== Dataset ==

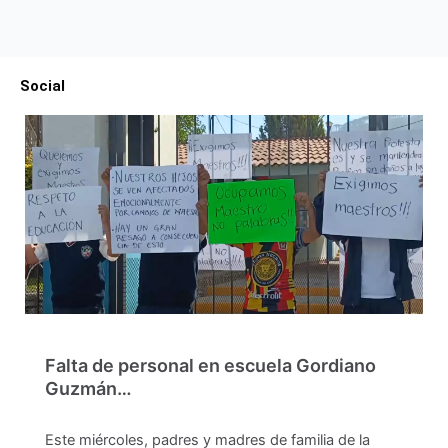
Social
Falta de personal en escuela Gordiano
Guzmán…
Este miércoles, padres y madres de familia de la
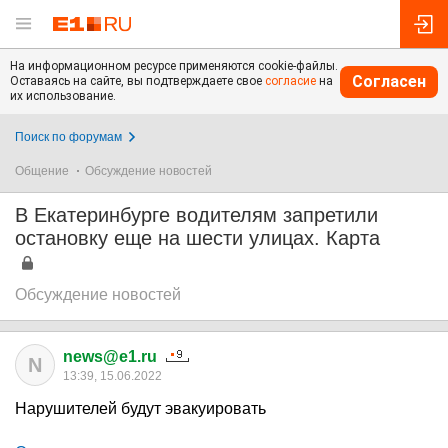
На информационном ресурсе применяются cookie-файлы.
Согласен
Оставаясь на сайте, вы подтверждаете свое
согласие
на
их использование.
Поиск по форумам
Общение
Обсуждение новостей
В Екатеринбурге водителям запретили
остановку еще на шести улицах. Карта
Обсуждение новостей
news@e1.ru
N
13:39, 15.06.2022
Нарушителей будут эвакуировать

===

The answer must reproduce every line of the records above exactly, with all pictures left out.

Social
Falta de personal en escuela Gordiano
Guzmán…
Este miércoles, padres y madres de familia de la
На информационном ресурсе применяются cookie-файлы.
Согласен
Оставаясь на сайте, вы подтверждаете свое
согласие
на
их использование.
Поиск по форумам
Общение
Обсуждение новостей
В Екатеринбурге водителям запретили
остановку еще на шести улицах. Карта
Обсуждение новостей
news@e1.ru
N
13:39, 15.06.2022
Нарушителей будут эвакуировать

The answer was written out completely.